### Task instructions:
List each line of the data that holds the string "Chimbas", please.

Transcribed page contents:
========

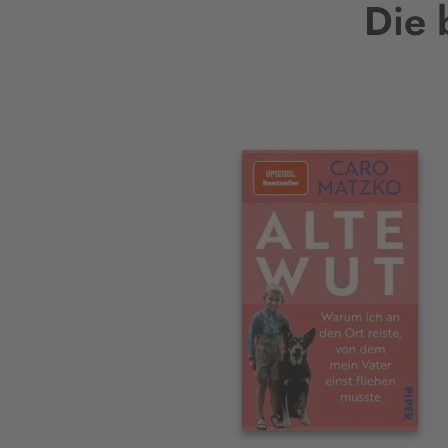
Die 
Interaktives
Slider-
Element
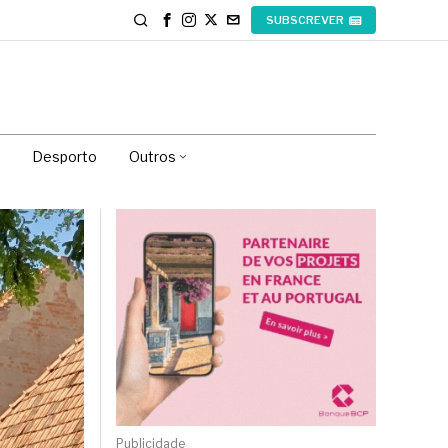
SUBSCREVER
Desporto
Outros
Publicidade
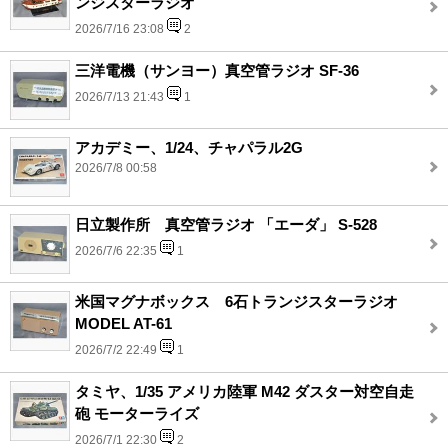
ンジスターラジオ
2026/7/16 23:08
2
三洋電機（サンヨー）真空管ラジオ SF-36
2026/7/13 21:43
1
アカデミー、1/24、チャパラル2G
2026/7/8 00:58
日立製作所 真空管ラジオ 「エーダ」 S-528
2026/7/6 22:35
1
米国マグナボックス 6石トランジスターラジオ
MODEL AT-61
2026/7/2 22:49
1
タミヤ、1/35 アメリカ陸軍 M42 ダスター対空自走
砲 モーターライズ
2026/7/1 22:30
2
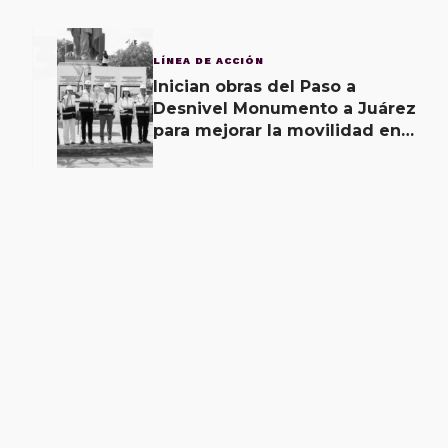
3
LÍNEA DE ACCIÓN
Inician obras del Paso a
Desnivel Monumento a Juárez
para mejorar la movilidad en
Oaxaca de Juárez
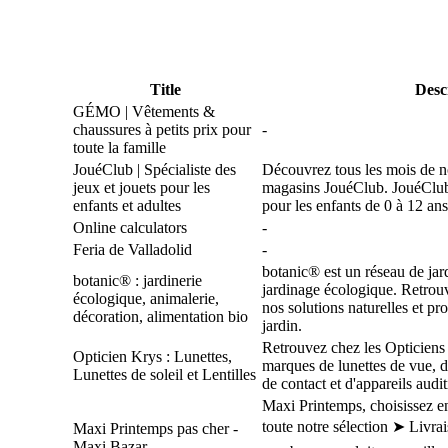
Title
Desc
GÉMO | Vêtements &
chaussures à petits prix pour
-
toute la famille
JouéClub | Spécialiste des
Découvrez tous les mois de 
jeux et jouets pour les
magasins JouéClub. JouéClub e
enfants et adultes
pour les enfants de 0 à 12 ans
Online calculators
-
Feria de Valladolid
-
botanic® est un réseau de jard
botanic® : jardinerie
jardinage écologique. Retrouv
écologique, animalerie,
nos solutions naturelles et pr
décoration, alimentation bio
jardin.
Retrouvez chez les Opticiens
Opticien Krys : Lunettes,
marques de lunettes de vue, de 
Lunettes de soleil et Lentilles
de contact et d'appareils audit
Maxi Printemps, choisissez e
toute notre sélection ➤ Livr
Maxi Printemps pas cher -
Maxi Bazar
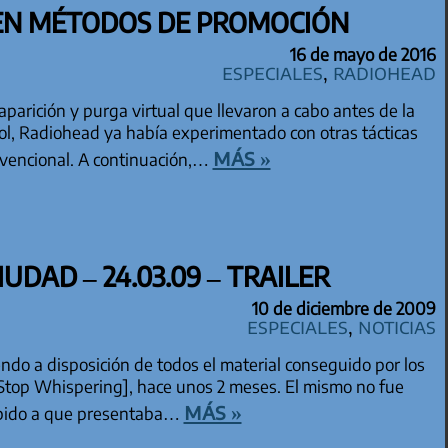
EN MÉTODOS DE PROMOCIÓN
16 de mayo de 2016
especiales
,
Radiohead
parición y purga virtual que llevaron a cabo antes de la
l, Radiohead ya había experimentado con otras tácticas
más »
nvencional. A continuación,…
UDAD – 24.03.09 – TRAILER
10 de diciembre de 2009
especiales
,
Noticias
do a disposición de todos el material conseguido por los
 [Stop Whispering], hace unos 2 meses. El mismo no fue
más »
ebido a que presentaba…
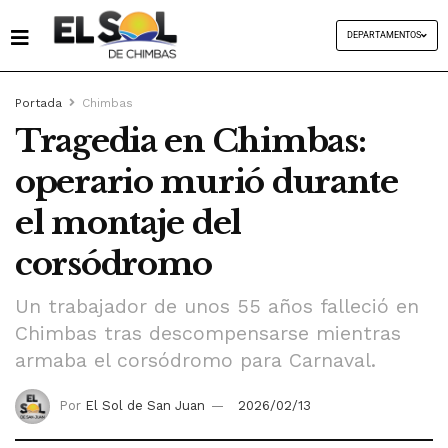
DEPARTAMENTOS
Portada
Chimbas
Tragedia en Chimbas:
operario murió durante
el montaje del
corsódromo
Un trabajador de unos 55 años falleció en
Chimbas tras descompensarse mientras
armaba el corsódromo para Carnaval.
Por
El Sol de San Juan
2026/02/13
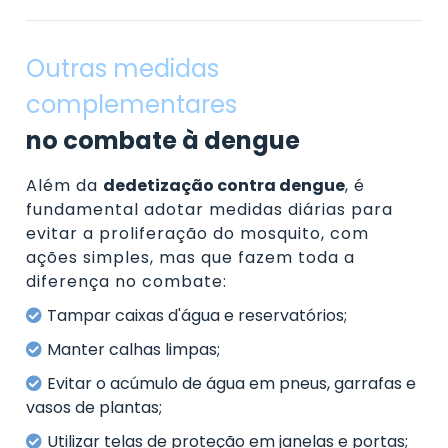
Outras medidas
complementares
no combate à dengue
Além da
dedetização contra dengue
, é
fundamental adotar medidas diárias para
evitar a proliferação do mosquito, com
ações simples, mas que fazem toda a
diferença no combate:
Tampar caixas d'água e reservatórios;
Manter calhas limpas;
Evitar o acúmulo de água em pneus, garrafas e
vasos de plantas;
Utilizar telas de proteção em janelas e portas;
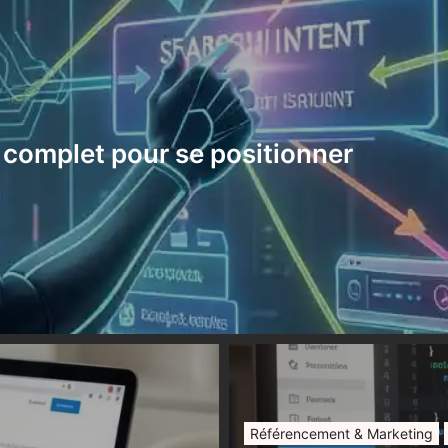
 complet pour se positionner
Référencement & Marketing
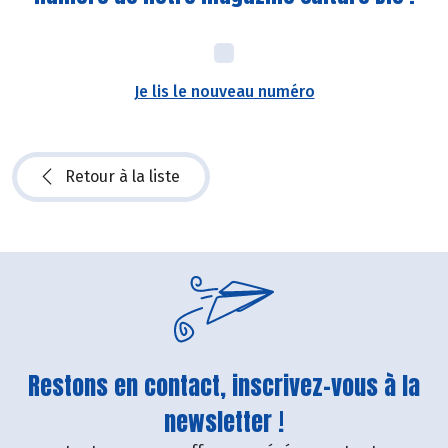
Je lis le nouveau numéro
Retour à la liste
Restons en contact, inscrivez-vous à la
newsletter !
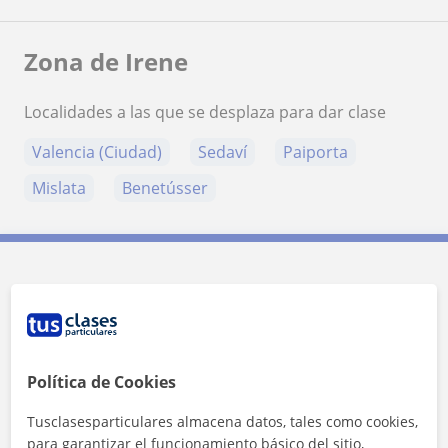
Zona de Irene
Localidades a las que se desplaza para dar clase
Valencia (Ciudad)
Sedaví
Paiporta
Mislata
Benetússer
Contacta con Irene
Tarifa
11
€/h
Política de Cookies
1ª clase gratis
Tusclasesparticulares almacena datos, tales como cookies,
para garantizar el funcionamiento básico del sitio,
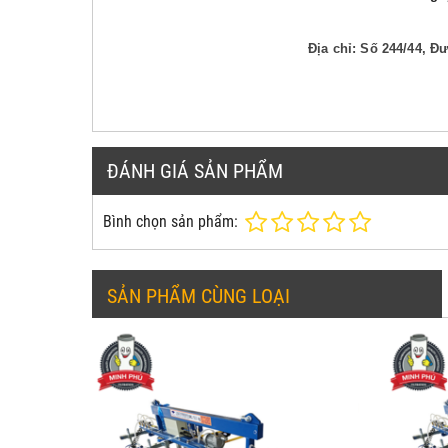
Địa chỉ: Số 244/44, 
ĐÁNH GIÁ SẢN PHẨM
Bình chọn sản phẩm:
SẢN PHẨM CÙNG LOẠI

========

### Problem solution:
Chimbas
Tragedia en Chimbas:
Chimbas tras descompensarse mientras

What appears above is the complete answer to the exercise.